MELBOURNE (Reuters) - Shares in global miner and takeover target Rio Tinto Ltd (RIO.AX) jumped 5 percent in a weak market on Wednesday, swept up by rumours ranging from a sweetened cash bid by BHP Billiton (BHP.AX) to a Chinese counter-bid.
Fund managers were skeptical about all the rumours, including speculation that Rio Tinto was going to come to the bargaining table with BHP Billiton sooner rather than later to discuss its current all-share offer, worth about $70 billion.
BHP Billiton and Rio Tinto spokesmen and bid advisers to the two companies declined to comment on the rumours.
Fund managers played down the likelihood BHP Billiton would launch a cash bid or sweeten its offer with cash so soon.
“As far as putting any credence in it, I would think not.

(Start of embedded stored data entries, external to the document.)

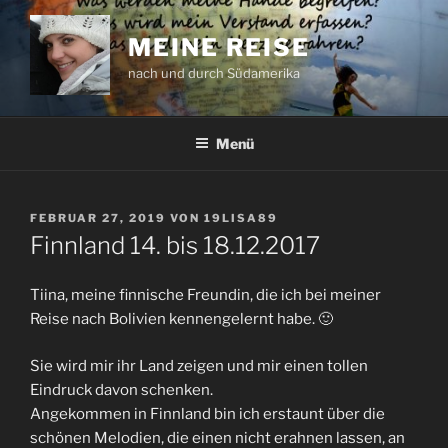
Zum
Inhalt
MEINE REISE
springen
nach und durch Südamerika
Menü
VERÖFFENTLICHT
FEBRUAR 27, 2019
VON
19LISA89
AM
Finnland 14. bis 18.12.2017
Tiina, meine finnische Freundin, die ich bei meiner
Reise nach Bolivien kennengelernt habe. 🙂
Sie wird mir ihr Land zeigen und mir einen tollen
Eindruck davon schenken.
Angekommen in Finnland bin ich erstaunt über die
schönen Melodien, die einen nicht erahnen lassen, an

That would be a very bold move given it has yet to receive European Union approval for it,” said Tim Schroeders, a portfolio manager at Pengana Capital.
The European Commission last month extended its review of the deal, setting a Jan. 15. deadline for its final ruling.
“It hardly seems likely now they’re going to say we didn’t need an extra three months,” said Schroeders.
Other fund managers who declined to be named said there was no reason for Rio Tinto to start negotiating with BHP when BHP had yet to secure EU clearance for the deal, still seen as a major hurdle due to vocal opposition from European steel makers.
Another rumour was that Chinalco would make a counter-bid, though Chinalco is state-owned with no listed shares of its own to offer. Its listed unit, Aluminium Corp of China (Chalco) (601600.SS)(2600.HK), is struggling with weak aluminium prices.
Those shares have been caught in the collapse of investment bank Lehman Brothers, which holds them in a custodial account. Alcoa and Chinese authorities say they should be able to get the shares back.
Dealers and fund managers said the most likely explanation for Rio Tinto’s share price jump was that a long-only investor had probably switched out of BHP shares into Rio, as Rio Tinto’s discount to the value of the bid had expanded too much.
The discount blew out last week to as much as 28 percent as doubts grew about the bid going ahead, but closed in to 15 percent by the end of trade on Wednesday.
“It looked unsustainable,” Ken West, a partner at Perennial Growth, said of the wide discount.
Rio Tinto shares ended in Australia at A$78.40, up 5.4 percent, while BHP Billiton tumbled 7 percent to A$27.25.